___ INPUT FOR THIS TASK ___

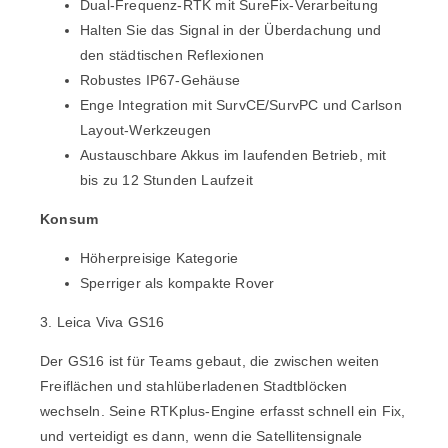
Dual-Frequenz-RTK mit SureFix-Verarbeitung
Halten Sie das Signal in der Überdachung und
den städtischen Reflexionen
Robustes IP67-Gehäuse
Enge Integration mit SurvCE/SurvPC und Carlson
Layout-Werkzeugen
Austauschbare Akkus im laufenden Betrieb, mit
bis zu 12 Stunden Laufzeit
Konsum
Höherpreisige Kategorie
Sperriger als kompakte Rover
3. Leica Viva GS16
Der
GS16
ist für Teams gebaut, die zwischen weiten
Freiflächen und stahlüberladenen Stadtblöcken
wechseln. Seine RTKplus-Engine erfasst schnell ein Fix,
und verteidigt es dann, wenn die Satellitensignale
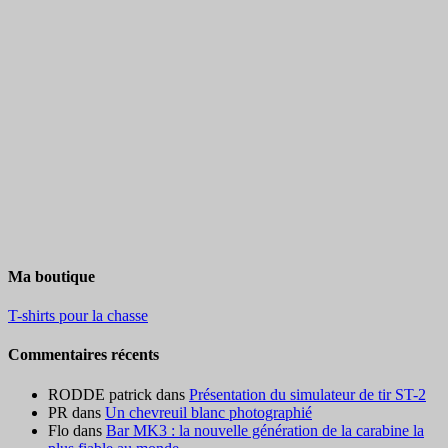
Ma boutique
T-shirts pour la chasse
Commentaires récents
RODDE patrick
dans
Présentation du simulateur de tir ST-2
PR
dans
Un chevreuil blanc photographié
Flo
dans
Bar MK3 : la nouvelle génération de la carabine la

___
___ INPUT FOR THIS TASK ___

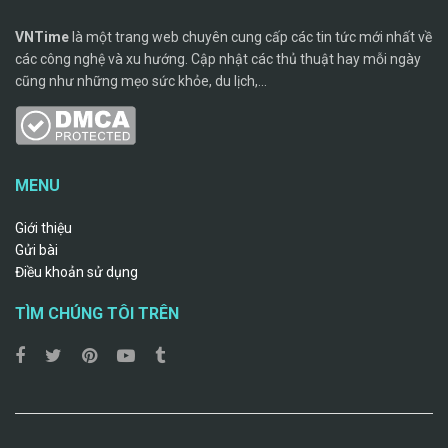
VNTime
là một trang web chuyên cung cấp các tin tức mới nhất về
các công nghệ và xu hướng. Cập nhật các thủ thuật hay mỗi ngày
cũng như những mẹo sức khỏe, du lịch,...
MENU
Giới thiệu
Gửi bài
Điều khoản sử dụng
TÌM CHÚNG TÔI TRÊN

___
___ INPUT FOR THIS TASK ___

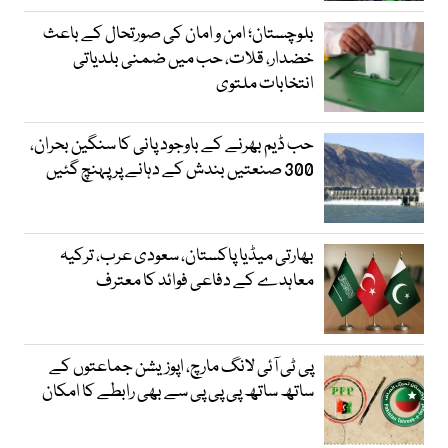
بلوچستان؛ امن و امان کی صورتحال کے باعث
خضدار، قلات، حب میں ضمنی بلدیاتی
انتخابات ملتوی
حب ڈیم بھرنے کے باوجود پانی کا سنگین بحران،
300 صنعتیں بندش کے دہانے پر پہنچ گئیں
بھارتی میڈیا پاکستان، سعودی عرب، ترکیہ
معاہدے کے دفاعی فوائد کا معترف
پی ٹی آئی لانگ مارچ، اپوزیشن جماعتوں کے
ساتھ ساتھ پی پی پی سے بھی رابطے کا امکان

___

▸ PROBLEM DESCRIPTION
Look back at the data above. Transcribe exactly the lines starting at the line that contains "انتخابات ملتوی" and ending at the line that contains "ساتھ ساتھ پی پی پی سے بھی رابطے کا امکان".

▸ OUTPUT
انتخابات ملتوی
حب ڈیم بھرنے کے باوجود پانی کا سنگین بحران،
300 صنعتیں بندش کے دہانے پر پہنچ گئیں
بھارتی میڈیا پاکستان، سعودی عرب، ترکیہ
معاہدے کے دفاعی فوائد کا معترف
پی ٹی آئی لانگ مارچ، اپوزیشن جماعتوں کے
ساتھ ساتھ پی پی پی سے بھی رابطے کا امکان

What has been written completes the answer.